- **TASK OBJECTIVE**:
Whenever a line carries the word "delle", pull it out of the entries.

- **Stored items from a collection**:
------
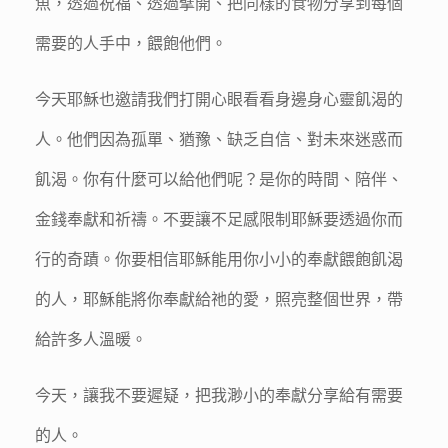
魚，透過祝福、透過擘開、把同樣的食物分享到每個
需要的人手中，餵飽他們。
今天耶穌也邀請我們打開心眼看看身邊身心靈飢渴的
人。他們因為孤單、猶豫、缺乏自信、對未來迷惑而
飢渴。你有什麼可以給他們呢？是你的時間、陪伴、
金錢奉獻和祈禱。不要讓不足感限制耶穌要透過你而
行的奇蹟。你要相信耶穌能用你小小的奉獻餵飽飢渴
的人，耶穌能將你奉獻給祂的愛，照亮整個世界，帶
給許多人溫暖。
今天，讓我不要遲疑，把我渺小的奉獻分享給有需要
的人。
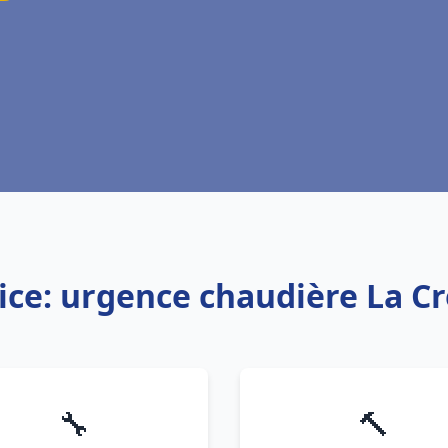
ice: urgence chaudière La C
🔧
🔨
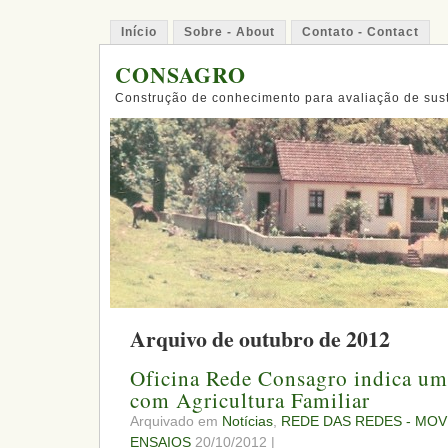
Início
Sobre - About
Contato - Contact
CONSAGRO
Construção de conhecimento para avaliação de sus
Arquivo de outubro de 2012
Oficina Rede Consagro indica um
com Agricultura Familiar
Arquivado em
Notícias
,
REDE DAS REDES - MOV
ENSAIOS
20/10/2012 |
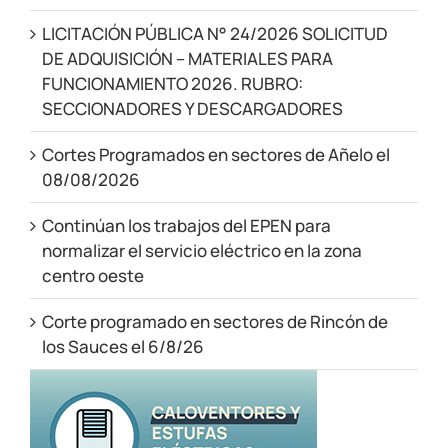
LICITACIÓN PÚBLICA N° 24/2026 SOLICITUD
DE ADQUISICIÓN – MATERIALES PARA
FUNCIONAMIENTO 2026. RUBRO:
SECCIONADORES Y DESCARGADORES
Cortes Programados en sectores de Añelo el
08/08/2026
Continúan los trabajos del EPEN para
normalizar el servicio eléctrico en la zona
centro oeste
Corte programado en sectores de Rincón de
los Sauces el 6/8/26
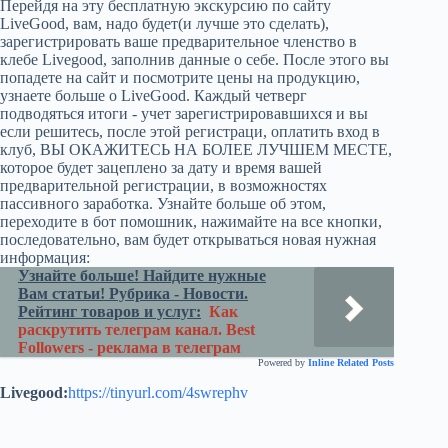
Перейдя на эту бесплатную экскурсию по сайту
LiveGood, вам, надо будет(и лучше это сделать),
зарегистрировать ваше предварительное членство в
клебе Livegood, заполнив данные о себе. После этого вы
попадете на сайт и посмотрите цены на продукцию,
узнаете больше о LiveGood. Каждый четверг
подводяться итоги - учет зарегистрировавшихся и вы
если решитесь, после этой регистраци, оплатить вход в
клуб, ВЫ ОКАЖИТЕСЬ НА БОЛЕЕ ЛУЧШЕМ МЕСТЕ,
которое будет зацеплено за дату и время вашей
предварительной регистрации, в возможностях
пассивного заработка. Узнайте больше об этом,
переходите в бот помошник, нажимайте на все кнопки,
последовательно, вам будет открываться новая нужная
информация:
Узнайте больше! Найдите нужные
Вам статьи! Рубрика - Новости.
Рейтинг товаров и услуг:
Как
раскрутить телеграм канал. Best
Followers - реклама в телеграм
Powered by
Inline Related Posts
Livegood:
https://tinyurl.com/4swrephv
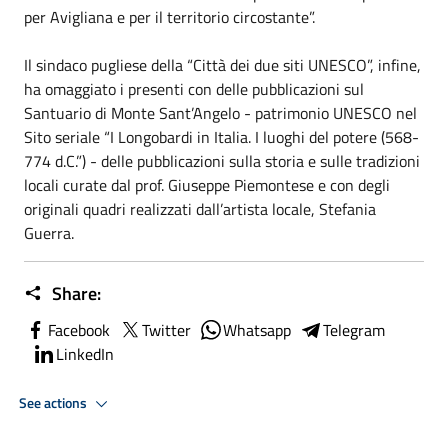
per Avigliana e per il territorio circostante”.
Il sindaco pugliese della “Città dei due siti UNESCO”, infine,
ha omaggiato i presenti con delle pubblicazioni sul
Santuario di Monte Sant’Angelo - patrimonio UNESCO nel
Sito seriale “I Longobardi in Italia. I luoghi del potere (568-
774 d.C.”) - delle pubblicazioni sulla storia e sulle tradizioni
locali curate dal prof. Giuseppe Piemontese e con degli
originali quadri realizzati dall’artista locale, Stefania
Guerra.
Share:
Facebook
Twitter
Whatsapp
Telegram
LinkedIn
See actions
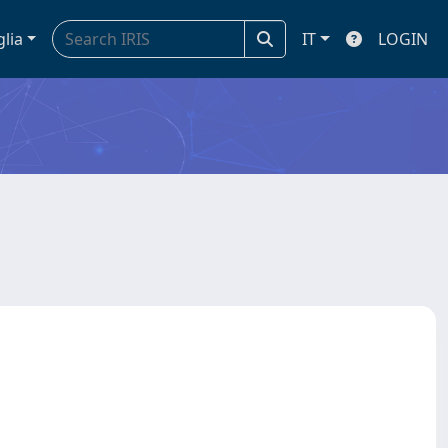
glia
IT
LOGIN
------
- **SOLUTION FOR THIS TASK**:
ha omaggiato i presenti con delle pubblicazioni sul
774 d.C.”) - delle pubblicazioni sulla storia e sulle tradizioni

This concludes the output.